──────── RECORDS TO PROCESS

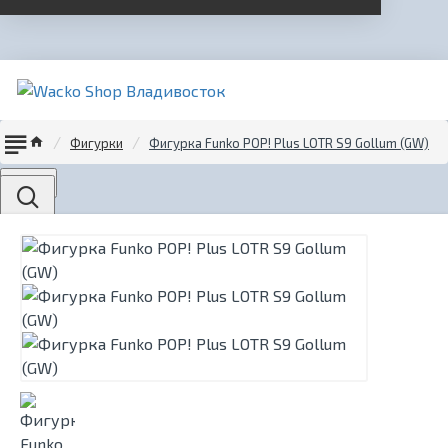
Фигурки
Фигурка Funko POP! Plus LOTR S9 Gollum (GW)
Menu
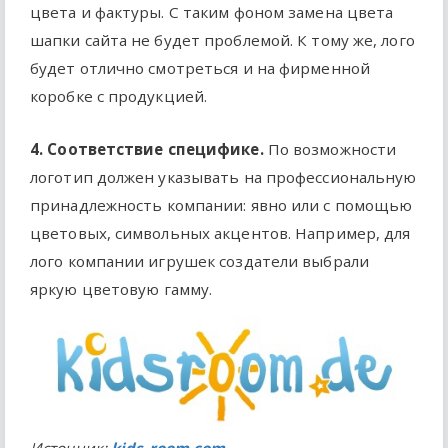
цвета и фактуры. С таким фоном замена цвета
шапки сайта не будет проблемой. К тому же, лого
будет отлично смотреться и на фирменной
коробке с продукцией.
4. Соответствие специфике.
По возможности
логотип должен указывать на профессиональную
принадлежность компании: явно или с помощью
цветовых, символьных акцентов. Например, для
лого компании игрушек создатели выбрали
яркую цветовую гамму.
Источник:
kids-room.com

────────────────

■ THE PROBLEM ■
Print exactly the lines from the one with "коробке с продукцией." through the end of the data, inclusive.

■ RESPONSE TO THIS TASK ■
коробке с продукцией.
4. Соответствие специфике.
По возможности
логотип должен указывать на профессиональную
принадлежность компании: явно или с помощью
цветовых, символьных акцентов. Например, для
лого компании игрушек создатели выбрали
яркую цветовую гамму.
Источник:
kids-room.com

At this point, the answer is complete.